--- TASK DIRECTIONS ---
Nothing but the lines below from the one holding "Seguínos en todas nuestras redes!!!" up to and including the one holding "loud (BDC) vorgestellt. Mit" should be copied, exactly and without pictures.

┌──

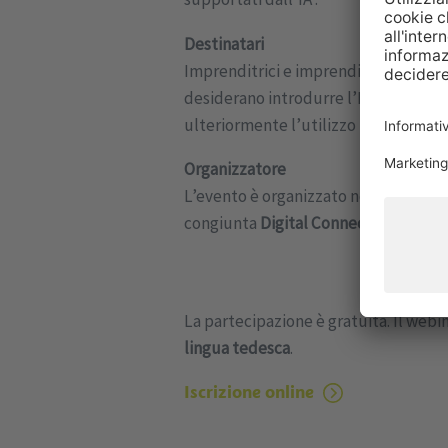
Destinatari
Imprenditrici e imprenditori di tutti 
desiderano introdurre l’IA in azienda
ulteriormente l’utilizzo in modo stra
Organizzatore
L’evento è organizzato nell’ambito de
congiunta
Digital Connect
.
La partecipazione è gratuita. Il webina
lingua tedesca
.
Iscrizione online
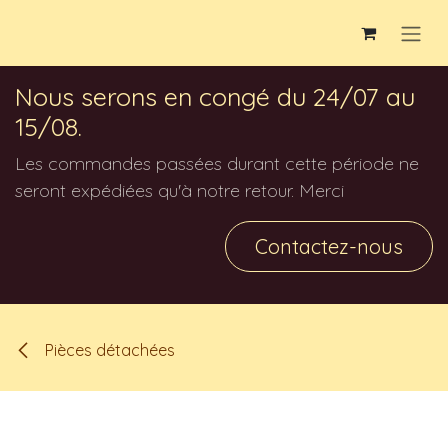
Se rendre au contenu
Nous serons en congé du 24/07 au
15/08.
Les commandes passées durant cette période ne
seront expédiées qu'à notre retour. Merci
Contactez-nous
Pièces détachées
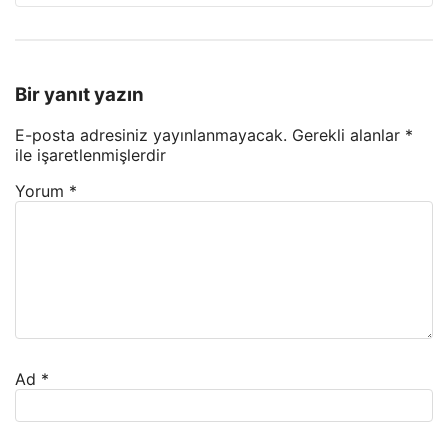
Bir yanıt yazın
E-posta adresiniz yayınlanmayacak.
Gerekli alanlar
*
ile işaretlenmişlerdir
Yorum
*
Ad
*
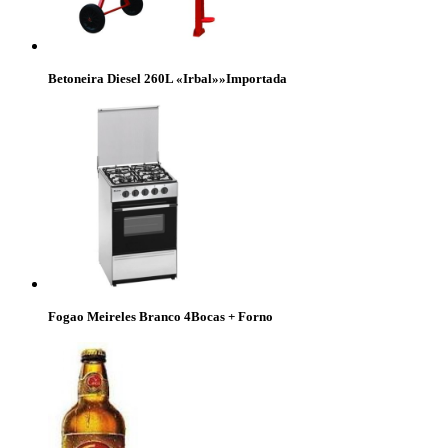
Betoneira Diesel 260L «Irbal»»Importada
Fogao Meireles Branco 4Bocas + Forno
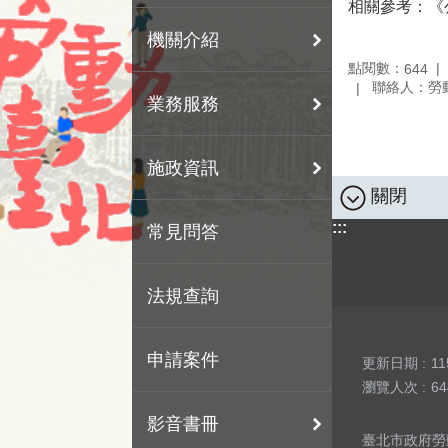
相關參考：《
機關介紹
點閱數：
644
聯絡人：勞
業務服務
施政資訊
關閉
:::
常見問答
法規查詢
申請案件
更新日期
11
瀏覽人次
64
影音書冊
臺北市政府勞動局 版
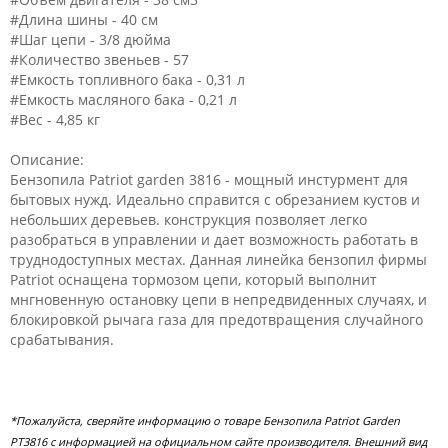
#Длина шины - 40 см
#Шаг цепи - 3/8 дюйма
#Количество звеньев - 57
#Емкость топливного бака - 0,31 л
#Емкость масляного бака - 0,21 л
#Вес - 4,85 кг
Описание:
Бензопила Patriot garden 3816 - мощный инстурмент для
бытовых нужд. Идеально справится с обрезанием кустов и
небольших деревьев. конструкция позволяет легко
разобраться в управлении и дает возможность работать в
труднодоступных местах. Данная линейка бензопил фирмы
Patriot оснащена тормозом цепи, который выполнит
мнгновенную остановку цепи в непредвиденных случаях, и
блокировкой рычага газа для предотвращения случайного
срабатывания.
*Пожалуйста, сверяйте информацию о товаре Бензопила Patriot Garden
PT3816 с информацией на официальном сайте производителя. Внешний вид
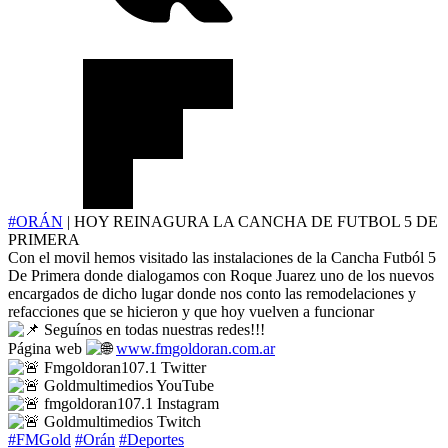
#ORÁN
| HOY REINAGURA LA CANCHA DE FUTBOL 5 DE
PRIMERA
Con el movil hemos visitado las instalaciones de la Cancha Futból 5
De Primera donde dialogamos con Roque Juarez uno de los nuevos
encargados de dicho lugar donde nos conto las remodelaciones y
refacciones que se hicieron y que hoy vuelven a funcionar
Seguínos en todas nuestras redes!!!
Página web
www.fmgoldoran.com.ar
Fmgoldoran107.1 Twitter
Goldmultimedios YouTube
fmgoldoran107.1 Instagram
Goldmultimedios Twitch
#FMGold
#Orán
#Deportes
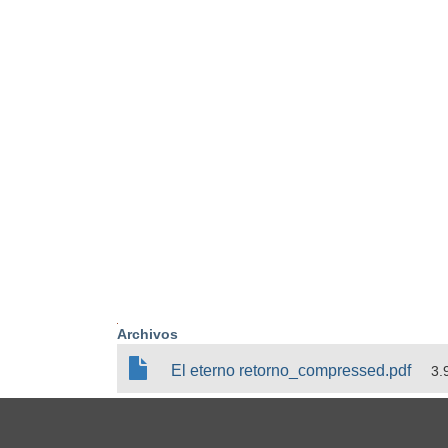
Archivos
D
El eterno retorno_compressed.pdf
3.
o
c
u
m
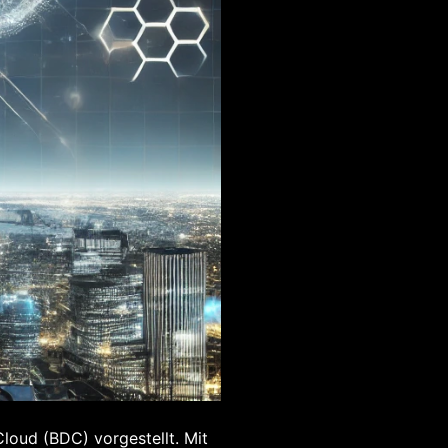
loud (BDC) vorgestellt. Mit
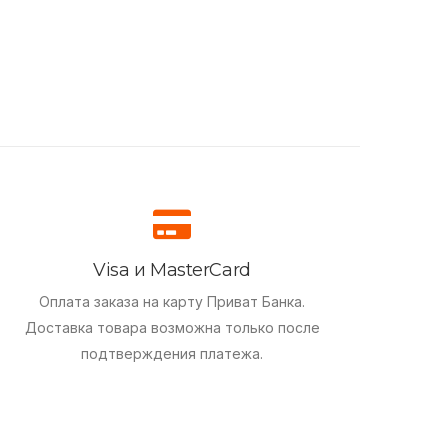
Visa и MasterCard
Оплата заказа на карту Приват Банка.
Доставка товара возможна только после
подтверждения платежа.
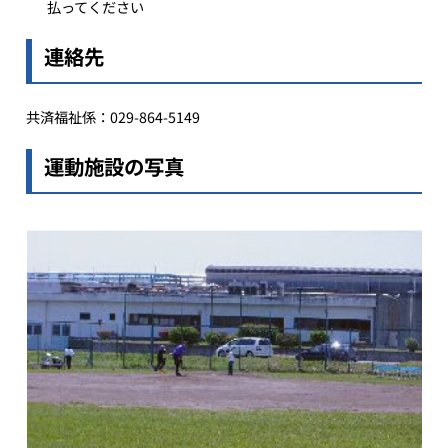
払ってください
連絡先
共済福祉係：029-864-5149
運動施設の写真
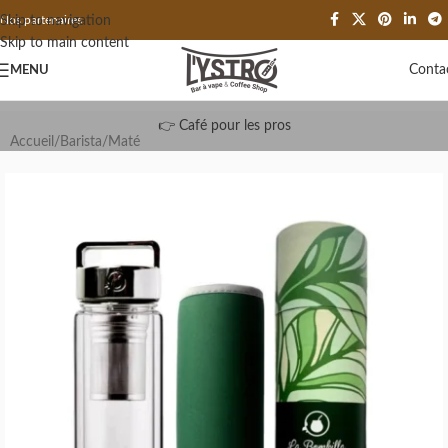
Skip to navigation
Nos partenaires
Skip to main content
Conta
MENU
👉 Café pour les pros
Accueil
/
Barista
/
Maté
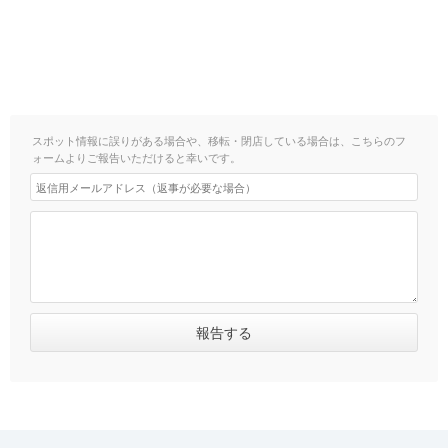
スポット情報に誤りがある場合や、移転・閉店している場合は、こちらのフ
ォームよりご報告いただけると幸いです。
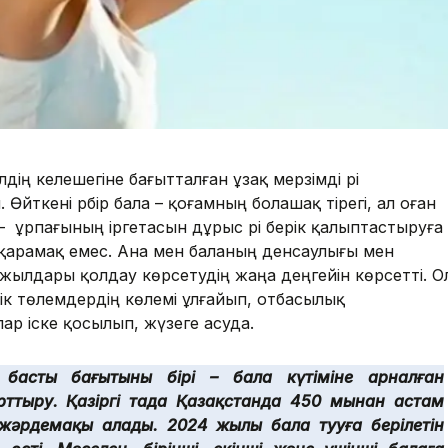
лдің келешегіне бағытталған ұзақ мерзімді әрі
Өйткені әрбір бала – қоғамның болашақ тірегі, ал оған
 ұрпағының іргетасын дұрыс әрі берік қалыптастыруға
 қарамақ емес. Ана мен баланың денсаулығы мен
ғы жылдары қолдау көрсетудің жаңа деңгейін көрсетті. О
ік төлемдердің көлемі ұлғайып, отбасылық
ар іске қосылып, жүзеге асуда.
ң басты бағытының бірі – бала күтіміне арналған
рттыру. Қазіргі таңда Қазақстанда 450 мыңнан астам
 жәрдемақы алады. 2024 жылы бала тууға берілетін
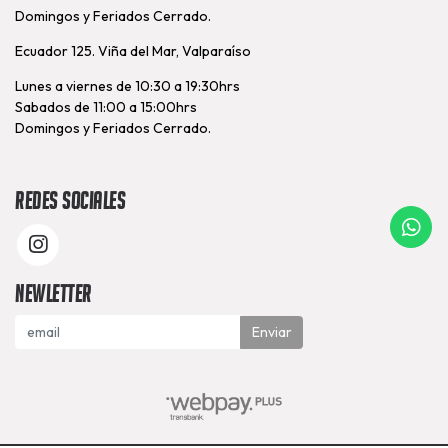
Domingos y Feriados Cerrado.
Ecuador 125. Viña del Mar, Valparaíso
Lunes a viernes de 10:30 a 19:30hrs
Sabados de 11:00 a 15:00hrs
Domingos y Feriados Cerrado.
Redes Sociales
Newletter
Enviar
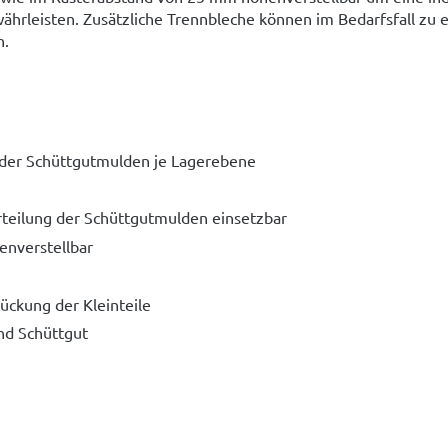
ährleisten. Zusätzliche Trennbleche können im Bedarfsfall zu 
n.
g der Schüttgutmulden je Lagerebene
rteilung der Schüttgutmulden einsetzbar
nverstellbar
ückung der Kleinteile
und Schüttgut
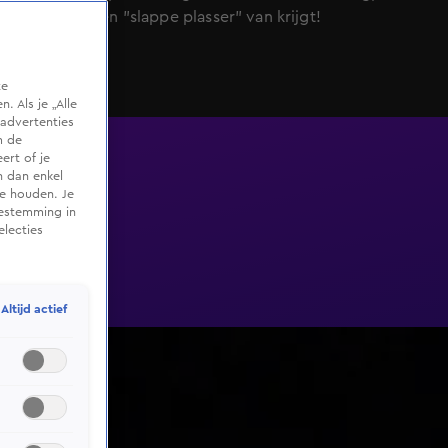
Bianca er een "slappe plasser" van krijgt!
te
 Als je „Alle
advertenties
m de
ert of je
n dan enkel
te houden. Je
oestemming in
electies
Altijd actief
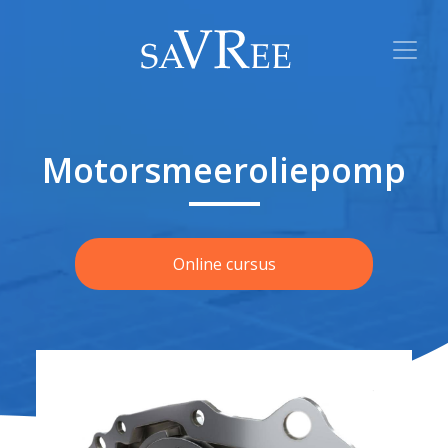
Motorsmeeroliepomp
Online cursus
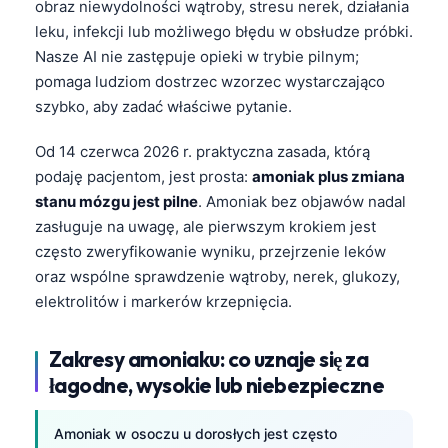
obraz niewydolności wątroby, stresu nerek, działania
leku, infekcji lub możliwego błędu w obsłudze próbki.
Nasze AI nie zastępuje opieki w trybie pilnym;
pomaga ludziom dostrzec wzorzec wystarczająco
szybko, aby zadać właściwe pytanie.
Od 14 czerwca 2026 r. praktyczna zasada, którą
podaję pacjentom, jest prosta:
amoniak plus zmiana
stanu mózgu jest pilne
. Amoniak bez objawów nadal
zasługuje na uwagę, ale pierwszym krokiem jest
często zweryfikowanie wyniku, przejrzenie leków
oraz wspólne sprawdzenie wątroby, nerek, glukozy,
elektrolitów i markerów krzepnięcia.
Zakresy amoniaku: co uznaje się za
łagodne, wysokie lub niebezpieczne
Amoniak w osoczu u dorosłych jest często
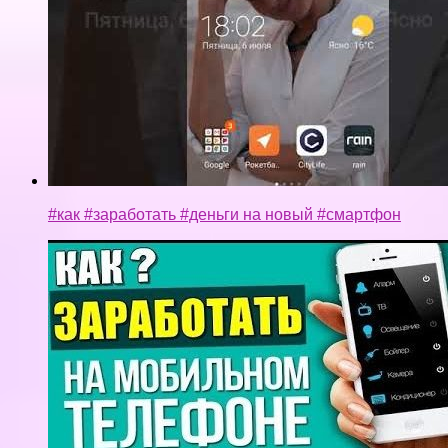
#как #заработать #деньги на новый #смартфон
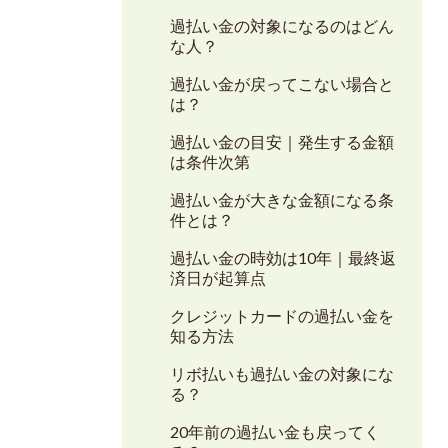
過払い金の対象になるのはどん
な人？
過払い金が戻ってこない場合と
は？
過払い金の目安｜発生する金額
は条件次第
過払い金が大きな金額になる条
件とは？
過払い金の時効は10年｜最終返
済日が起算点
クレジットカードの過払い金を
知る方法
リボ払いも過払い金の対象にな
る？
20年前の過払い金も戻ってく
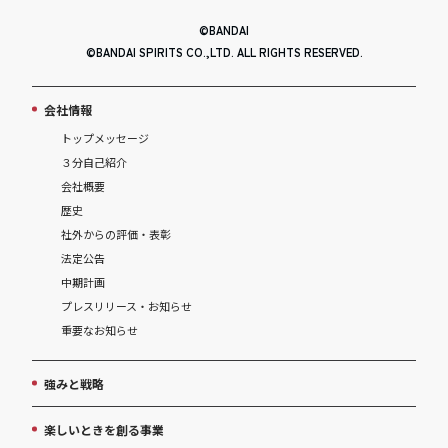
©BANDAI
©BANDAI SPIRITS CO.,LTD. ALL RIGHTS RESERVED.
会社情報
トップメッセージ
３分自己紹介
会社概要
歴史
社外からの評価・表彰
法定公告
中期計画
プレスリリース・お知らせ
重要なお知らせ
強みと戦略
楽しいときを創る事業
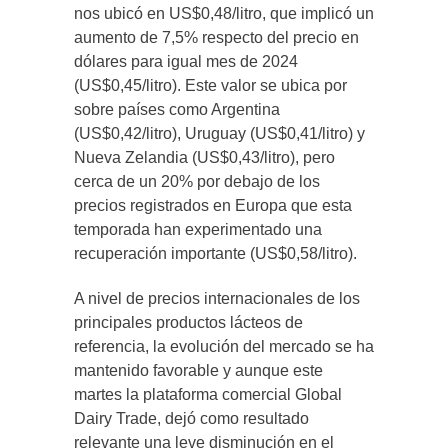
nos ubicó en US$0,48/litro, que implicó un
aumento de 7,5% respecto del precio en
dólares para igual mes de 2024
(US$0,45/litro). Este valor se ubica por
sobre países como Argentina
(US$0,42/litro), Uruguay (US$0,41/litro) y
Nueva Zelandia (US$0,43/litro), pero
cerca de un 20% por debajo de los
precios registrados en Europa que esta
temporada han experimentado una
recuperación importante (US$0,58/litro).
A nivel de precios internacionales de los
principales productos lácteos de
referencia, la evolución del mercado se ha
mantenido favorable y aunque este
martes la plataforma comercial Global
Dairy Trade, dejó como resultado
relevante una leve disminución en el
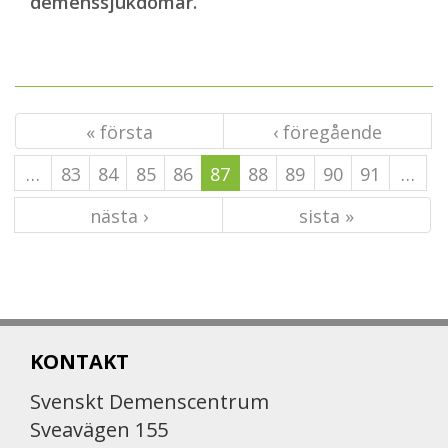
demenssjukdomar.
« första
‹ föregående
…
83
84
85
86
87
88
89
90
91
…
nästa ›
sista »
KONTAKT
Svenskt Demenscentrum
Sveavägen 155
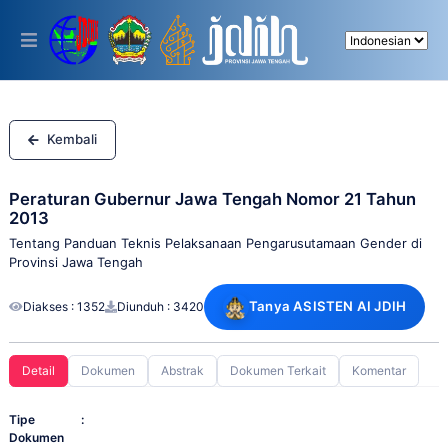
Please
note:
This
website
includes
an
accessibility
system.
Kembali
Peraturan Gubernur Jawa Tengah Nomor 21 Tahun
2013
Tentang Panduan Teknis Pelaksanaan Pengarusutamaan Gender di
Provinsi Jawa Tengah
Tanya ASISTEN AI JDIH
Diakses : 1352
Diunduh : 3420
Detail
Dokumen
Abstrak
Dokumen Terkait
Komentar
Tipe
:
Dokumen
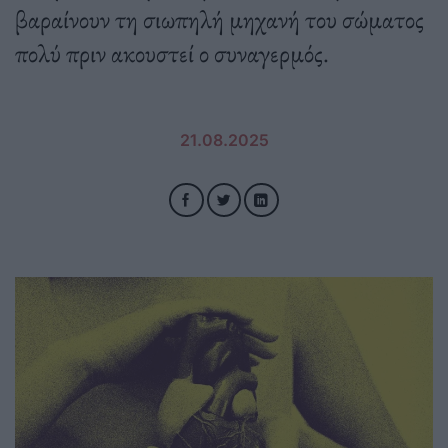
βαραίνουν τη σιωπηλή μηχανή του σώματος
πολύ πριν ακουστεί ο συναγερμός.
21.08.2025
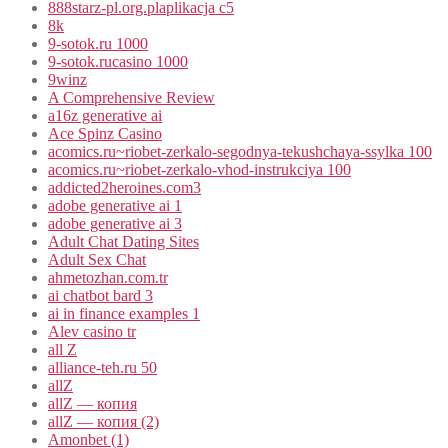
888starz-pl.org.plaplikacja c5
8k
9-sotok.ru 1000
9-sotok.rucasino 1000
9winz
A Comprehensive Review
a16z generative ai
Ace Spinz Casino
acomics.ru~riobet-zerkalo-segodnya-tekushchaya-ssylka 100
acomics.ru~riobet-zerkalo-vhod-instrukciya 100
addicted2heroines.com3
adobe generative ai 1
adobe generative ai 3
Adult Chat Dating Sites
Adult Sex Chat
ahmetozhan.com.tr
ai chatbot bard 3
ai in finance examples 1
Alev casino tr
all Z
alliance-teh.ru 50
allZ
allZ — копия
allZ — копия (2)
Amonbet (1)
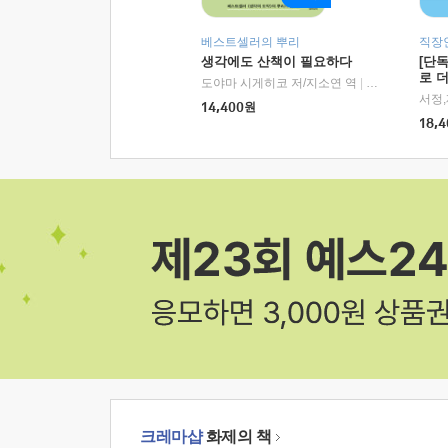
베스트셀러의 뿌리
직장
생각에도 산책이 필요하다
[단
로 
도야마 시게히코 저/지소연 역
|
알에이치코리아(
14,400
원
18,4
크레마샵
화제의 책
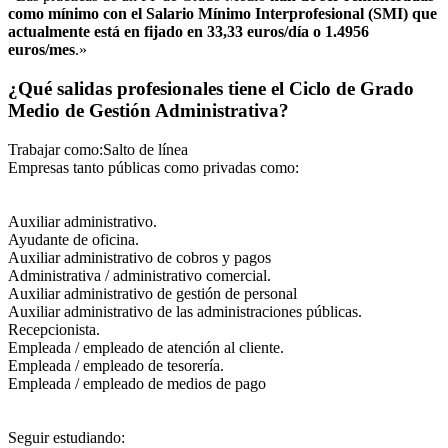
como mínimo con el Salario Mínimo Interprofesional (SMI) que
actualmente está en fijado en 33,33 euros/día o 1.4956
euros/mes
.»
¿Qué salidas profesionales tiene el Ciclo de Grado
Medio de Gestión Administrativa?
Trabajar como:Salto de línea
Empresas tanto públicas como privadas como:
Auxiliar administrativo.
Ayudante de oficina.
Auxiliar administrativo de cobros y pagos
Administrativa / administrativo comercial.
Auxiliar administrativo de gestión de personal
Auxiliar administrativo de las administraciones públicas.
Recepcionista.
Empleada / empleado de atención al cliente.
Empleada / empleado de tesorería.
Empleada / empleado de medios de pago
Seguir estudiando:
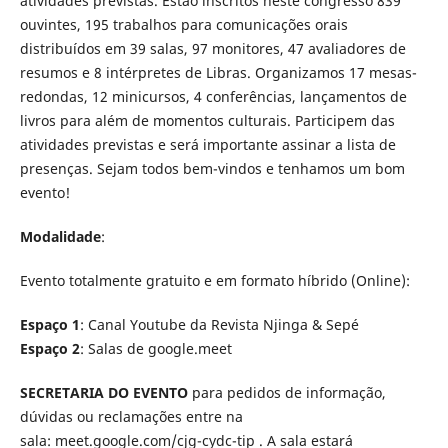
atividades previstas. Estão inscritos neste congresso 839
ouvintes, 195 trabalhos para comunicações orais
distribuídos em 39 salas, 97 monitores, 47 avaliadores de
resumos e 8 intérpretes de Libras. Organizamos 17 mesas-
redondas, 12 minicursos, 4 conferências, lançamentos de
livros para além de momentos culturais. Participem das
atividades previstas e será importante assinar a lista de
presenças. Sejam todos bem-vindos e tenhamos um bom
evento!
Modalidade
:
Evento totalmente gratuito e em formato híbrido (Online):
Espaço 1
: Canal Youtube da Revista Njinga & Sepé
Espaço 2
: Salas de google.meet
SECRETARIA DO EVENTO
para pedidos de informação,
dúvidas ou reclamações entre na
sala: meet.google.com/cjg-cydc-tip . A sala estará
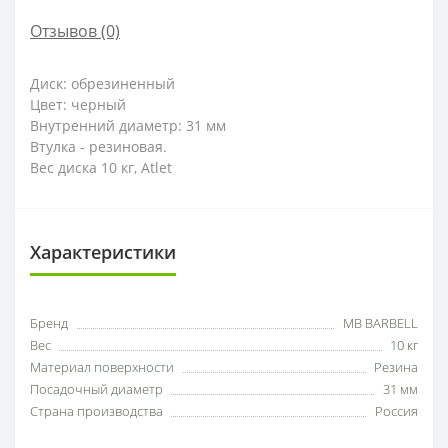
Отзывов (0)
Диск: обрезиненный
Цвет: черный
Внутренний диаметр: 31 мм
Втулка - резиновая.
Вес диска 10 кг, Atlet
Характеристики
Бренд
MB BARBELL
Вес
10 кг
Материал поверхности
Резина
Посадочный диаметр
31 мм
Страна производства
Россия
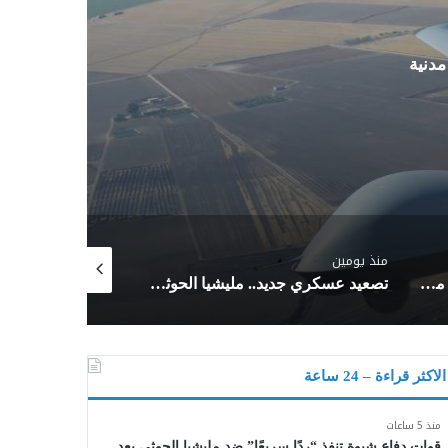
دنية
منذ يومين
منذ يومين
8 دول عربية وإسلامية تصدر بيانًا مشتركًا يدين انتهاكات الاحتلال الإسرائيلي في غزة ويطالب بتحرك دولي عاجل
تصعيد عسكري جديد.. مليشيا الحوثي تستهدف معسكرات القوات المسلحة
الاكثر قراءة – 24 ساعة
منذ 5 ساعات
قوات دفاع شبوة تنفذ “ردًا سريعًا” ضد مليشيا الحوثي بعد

└──

--- RESULT ---
Seguínos en todas nuestras redes!!!
Página web
www.fmgoldoran.com.ar
Fmgoldoran107.1 Twitter
Goldmultimedios YouTube
fmgoldoran107.1 Instagram
Goldmultimedios Twitch
#FMGold
#Orán
#Deportes
Archivos
D
El eterno retorno_compressed.pdf
3.
o
c
u
m
loud (BDC) vorgestellt. Mit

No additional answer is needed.